Man waged hate campaign on witness at wife's inquest

Menacing calls: Leo Iravanian and his wife Iveta, who was killed by a coach
Felix Allen12 April 2012

A grieving husband who launched a hate campaign against one of the main witnesses at his wife's inquest has been convicted of harassment.

Estate agent Leo Iravanian, 45, made eight menacing phone calls to financier Miles Cresswell-Turner who he blamed for robbing him of justice after his wife was killed on a pedestrian crossing, a court heard.

Iravanian threatened to "hurt" the father-of-two and smeared him as a paedophile in calls to his offices in Marylebone.

After legal assistant Iveta Iravanian, 33, was crushed by a National Express coach near Victoria station in February 2008, her husband campaigned to prove that the lights controlling the crossing at Grosvenor Gardens were dangerous.
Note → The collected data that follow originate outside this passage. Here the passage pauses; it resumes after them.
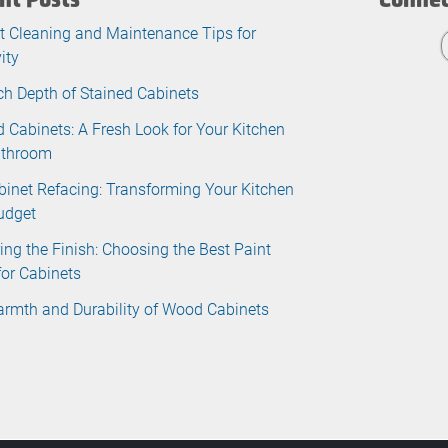
t Cleaning and Maintenance Tips for
ity
ch Depth of Stained Cabinets
d Cabinets: A Fresh Look for Your Kitchen
athroom
binet Refacing: Transforming Your Kitchen
udget
ing the Finish: Choosing the Best Paint
for Cabinets
rmth and Durability of Wood Cabinets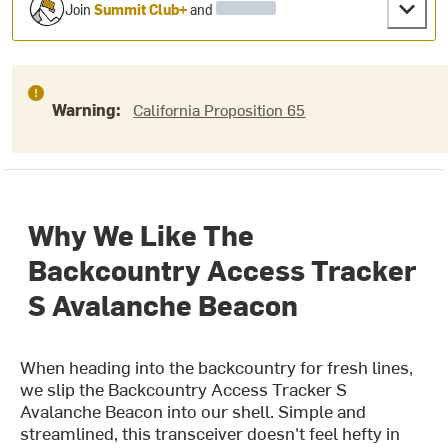
Join
Summit Club+
and
Warning:
California Proposition 65
Why We Like The
Backcountry Access Tracker
S Avalanche Beacon
When heading into the backcountry for fresh lines,
we slip the Backcountry Access Tracker S
Avalanche Beacon into our shell. Simple and
streamlined, this transceiver doesn't feel hefty in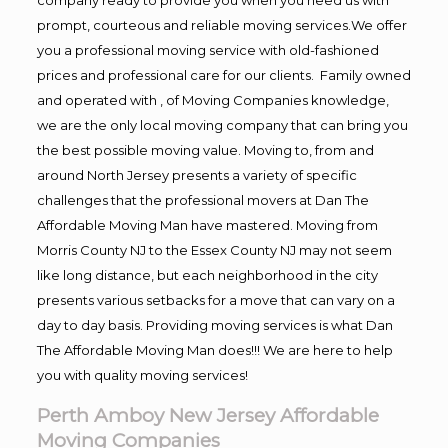
prompt, courteous and reliable moving services.We offer
you a professional moving service with old-fashioned
prices and professional care for our clients. Family owned
and operated with , of Moving Companies knowledge,
we are the only local moving company that can bring you
the best possible moving value. Moving to, from and
around North Jersey presents a variety of specific
challenges that the professional movers at Dan The
Affordable Moving Man have mastered. Moving from
Morris County NJ to the Essex County NJ may not seem
like long distance, but each neighborhood in the city
presents various setbacks for a move that can vary on a
day to day basis. Providing moving services is what Dan
The Affordable Moving Man does!!! We are here to help
you with quality moving services!
Perth Amboy New Jersey Affordable
Moving Companies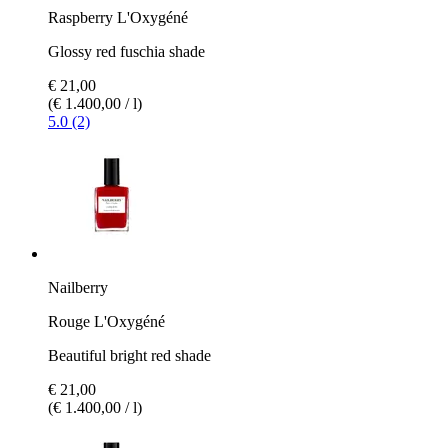
Raspberry L'Oxygéné
Glossy red fuschia shade
€ 21,00
(€ 1.400,00 / l)
5.0 (2)
Nailberry
Rouge L'Oxygéné
Beautiful bright red shade
€ 21,00
(€ 1.400,00 / l)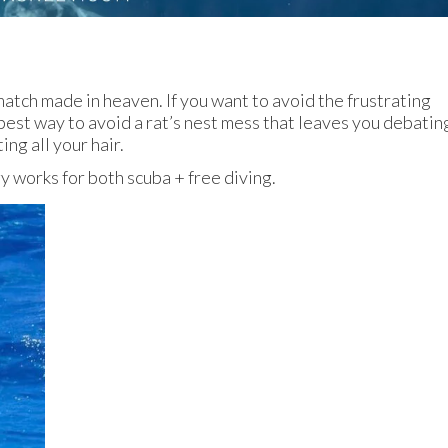
a match made in heaven. If you want to avoid the frustrating
 best way to avoid a rat’s nest mess that leaves you debatin
ting all your hair.
gy works for both scuba + free diving.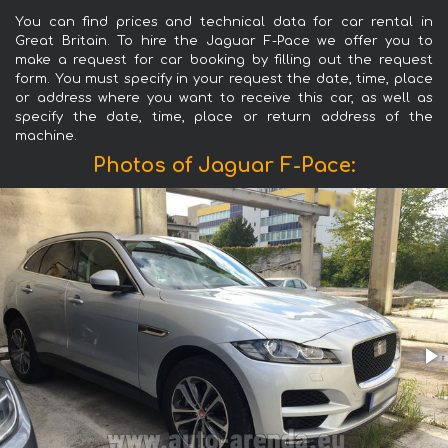
You can find prices and technical data for car rental in
Great Britain. To hire the Jaguar F-Pace we offer you to
make a request for car booking by filling out the request
form. You must specify in your request the date, time, place
or address where you want to receive this car, as well as
specify the date, time, place or return address of the
machine.
Photos of Jaguar F-Pace: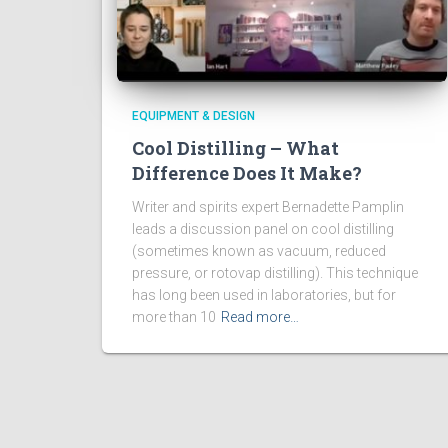
EQUIPMENT & DESIGN
Cool Distilling – What
Difference Does It Make?
Writer and spirits expert Bernadette Pamplin
leads a discussion panel on cool distilling
(sometimes known as vacuum, reduced
pressure, or rotovap distilling). This technique
has long been used in laboratories, but for
more than 10
Read more…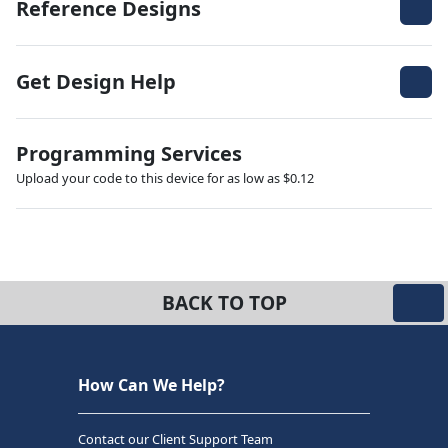
Reference Designs
Get Design Help
Programming Services
Upload your code to this device for as low as $0.12
BACK TO TOP
How Can We Help?
Contact our Client Support Team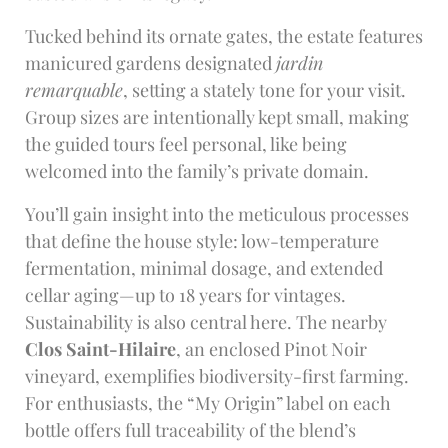
Tucked behind its ornate gates, the estate features
manicured gardens designated
jardin
remarquable
, setting a stately tone for your visit.
Group sizes are intentionally kept small, making
the guided tours feel personal, like being
welcomed into the family’s private domain.
You’ll gain insight into the meticulous processes
that define the house style: low-temperature
fermentation, minimal dosage, and extended
cellar aging—up to 18 years for vintages.
Sustainability is also central here. The nearby
Clos Saint-Hilaire
, an enclosed Pinot Noir
vineyard, exemplifies biodiversity-first farming.
For enthusiasts, the “My Origin” label on each
bottle offers full traceability of the blend’s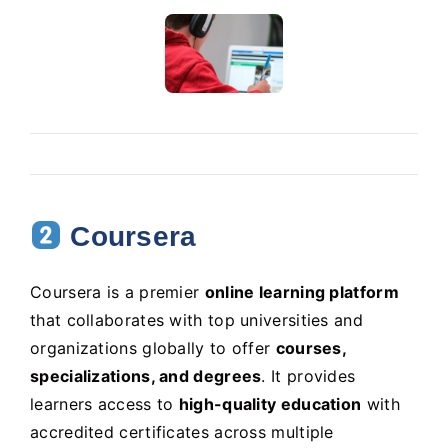
Coursera
Coursera is a premier
online learning platform
that collaborates with top universities and
organizations globally to offer
courses,
specializations, and degrees
. It provides
learners access to
high-quality education
with
accredited certificates across multiple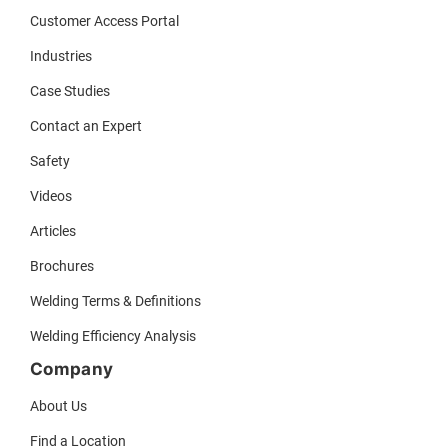
Customer Access Portal
Industries
Case Studies
Contact an Expert
Safety
Videos
Articles
Brochures
Welding Terms & Definitions
Welding Efficiency Analysis
Company
About Us
Find a Location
But Mr Cresswell-Turner, who was cycling past, told Westminster coroner's court he had seen Mrs Iravanian running out when the red man was showing. Mr Cresswell-Turner, a partner at private equity firm Duke Street, told Iravanian's trial at City of London magistrates' court that the calls had been "disturbing".

Iravanian, of Willesden, was found guilty of one count of harassment. He will be sentenced tomorrow.